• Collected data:
>>
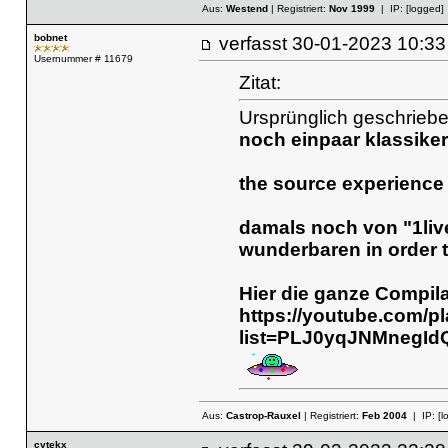
Aus:
Westend
| Registriert:
Nov 1999
| IP:
[logged]
bobnet
verfasst
30-01-2023 10
Usernummer # 11679
Zitat:
Ursprünglich geschriebe
noch einpaar klassiker
the source experience -
damals noch von "1live
wunderbaren
in order 
Hier die ganze Compila
https://youtube.com/pl
list=PLJ0yqJNMneg
Aus:
Castrop-Rauxel
| Registriert:
Feb 2004
| IP:
[l
cytekx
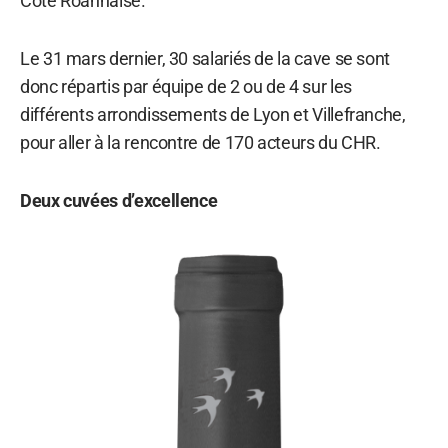
Côte Roannaise.
Le 31 mars dernier, 30 salariés de la cave se sont
donc répartis par équipe de 2 ou de 4 sur les
différents arrondissements de Lyon et Villefranche,
pour aller à la rencontre de 170 acteurs du CHR.
Deux cuvées d’excellence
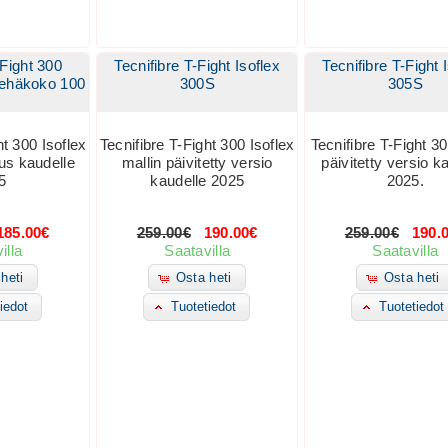
-Fight 300
Tecnifibre T-Fight Isoflex
Tecnifibre T-Fight 
kehäkoko 100
300S
305S
ht 300 Isoflex
Tecnifibre T-Fight 300 Isoflex
Tecnifibre T-Fight 30
us kaudelle
mallin päivitetty versio
päivitetty versio k
5
kaudelle 2025
2025.
85.00€
259.00€
190.00€
259.00€
190.
illa
Saatavilla
Saatavilla
heti
Osta heti
Osta heti
iedot
Tuotetiedot
Tuotetiedot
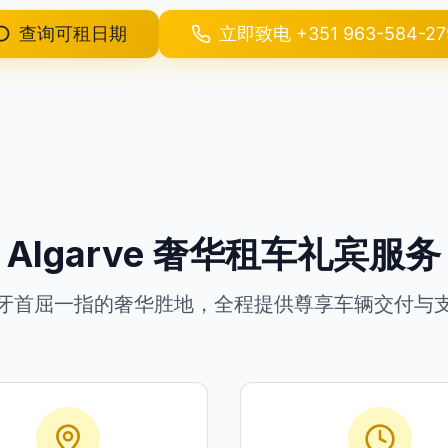
查询可租日期
立即致电
+351 963-584-27
Algarve 奢华租车礼宾服务
牙首屈一指的奢华胜地，全程提供尊享车辆交付与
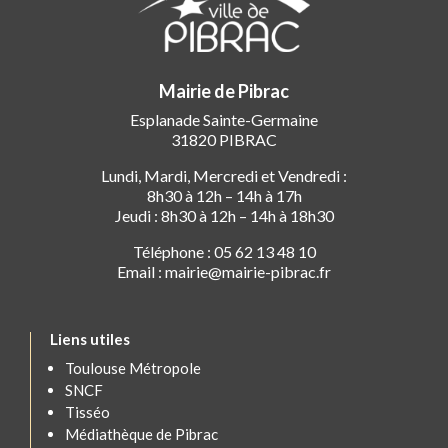
Mairie de Pibrac
Esplanade Sainte-Germaine
31820 PIBRAC
Lundi, Mardi, Mercredi et Vendredi :
8h30 à 12h – 14h à 17h
Jeudi : 8h30 à 12h – 14h à 18h30
Téléphone : 05 62 13 48 10
Email : mairie@mairie-pibrac.fr
Liens utiles
Toulouse Métropole
SNCF
Tisséo
Médiathèque de Pibrac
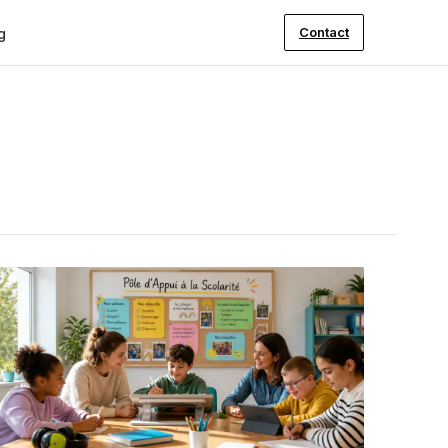
Contact
g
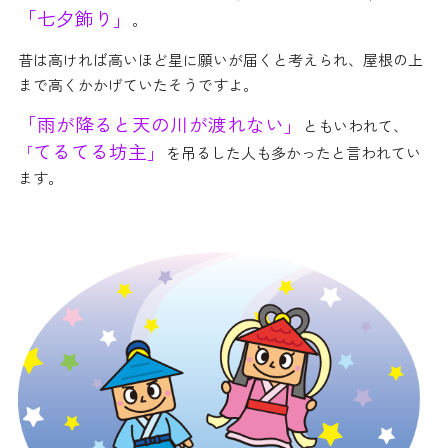
「七夕飾り」
。
昔は高ければ高いほど星に願いが届くと考えられ、屋根の上
まで高くかかげていたそうですよ。
「雨が降ると天の川が渡れない」
ともいわれて、
てるてる坊主」
「
を吊るした人も多かったと言われてい
ます。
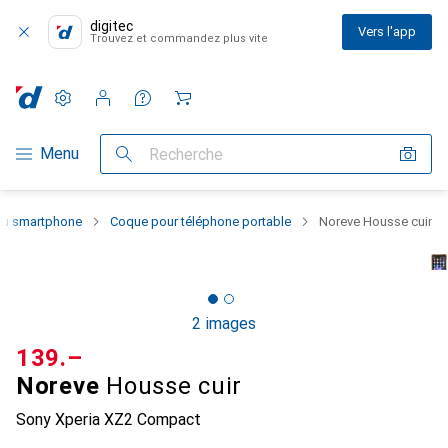
digitec
Vers l'app
Trouvez et commandez plus vite
Paramètres
Compte client
Listes de comparaison
Listes d'envies
Panier
Navigation par catégorie
Menu
Recherche
 du smartphone
Coque pour téléphone portable
Noreve Housse cuir
2 images
CHF
139.–
Noreve
Housse cuir
Sony Xperia XZ2 Compact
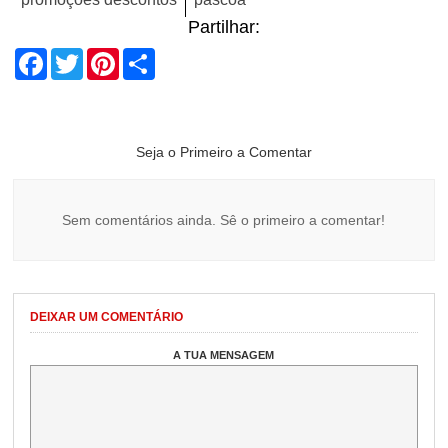
Partilhar:
Facebook
Twitter
Pinterest
Share
Seja o Primeiro a Comentar
Sem comentários ainda. Sê o primeiro a comentar!
DEIXAR UM COMENTÁRIO
A TUA MENSAGEM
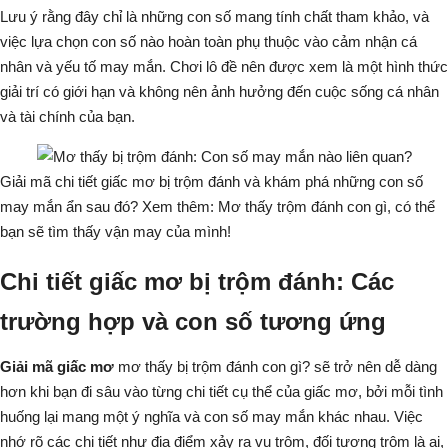
Lưu ý rằng đây chỉ là những con số mang tính chất tham khảo, và
việc lựa chọn con số nào hoàn toàn phụ thuộc vào cảm nhận cá
nhân và yếu tố may mắn. Chơi lô đề nên được xem là một hình thức
giải trí có giới hạn và không nên ảnh hưởng đến cuộc sống cá nhân
và tài chính của bạn.
Giải mã chi tiết giấc mơ bị trộm đánh và khám phá những con số
may mắn ẩn sau đó? Xem thêm:
Mơ thấy trộm đánh con gì
, có thể
bạn sẽ tìm thấy vận may của mình!
Chi tiết giấc mơ bị trộm đánh: Các
trường hợp và con số tương ứng
Giải mã giấc mơ
mơ thấy bị trộm đánh con gì?
sẽ trở nên dễ dàng
hơn khi bạn đi sâu vào từng chi tiết cụ thể của giấc mơ, bởi mỗi tình
huống lại mang một ý nghĩa và con số may mắn khác nhau. Việc
nhớ rõ các chi tiết như địa điểm xảy ra vụ trộm, đối tượng trộm là ai,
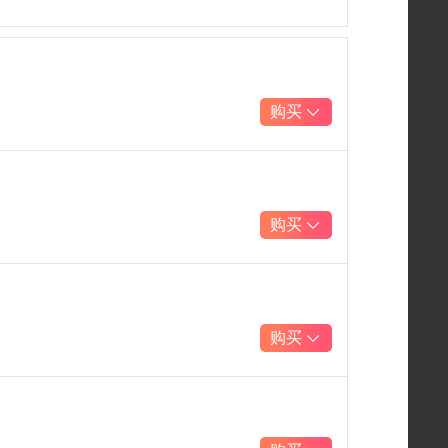
购买
购买
购买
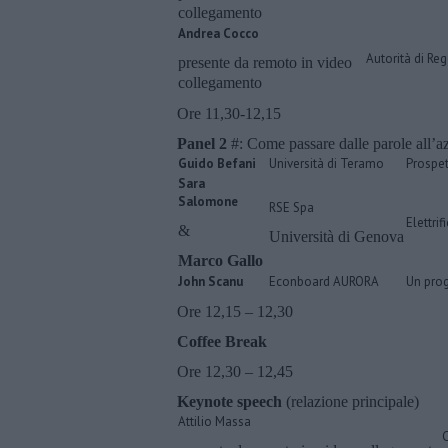
collegamento
Andrea Cocco
Autorità di Re
presente da remoto in video
collegamento
Ore 11,30-12,15
Panel 2
#: Come passare dalle parole all’a
Guido Befani
Università di Teramo
Prospet
Sara
Salomone
RSE Spa
Elettrif
&
Università di Genova
Marco Gallo
John Scanu
Econboard AURORA
Un prog
Ore 12,15 – 12,30
Coffee Break
Ore 12,30 – 12,45
Keynote speech
(relazione principale)
Attilio Massa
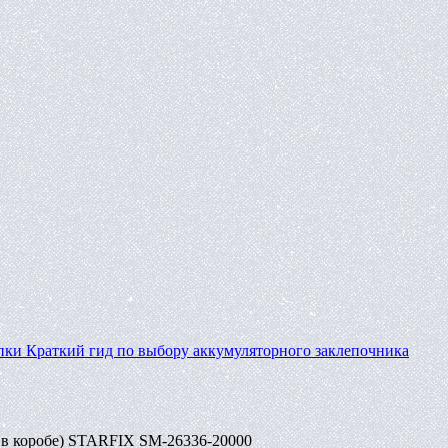
пки
Краткий гид по выбору аккумуляторного заклепочника
т в коробе) STARFIX SM-26336-20000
<<
• Goal of the exercise: Of the lines above, output exactly those from the line bearing "Lưu ý rằng đây" through the line bearing "và tài chính của bạn.", inclusive.

• Task output:
Lưu ý rằng đây chỉ là những con số mang tính chất tham khảo, và
việc lựa chọn con số nào hoàn toàn phụ thuộc vào cảm nhận cá
nhân và yếu tố may mắn. Chơi lô đề nên được xem là một hình thức
giải trí có giới hạn và không nên ảnh hưởng đến cuộc sống cá nhân
và tài chính của bạn.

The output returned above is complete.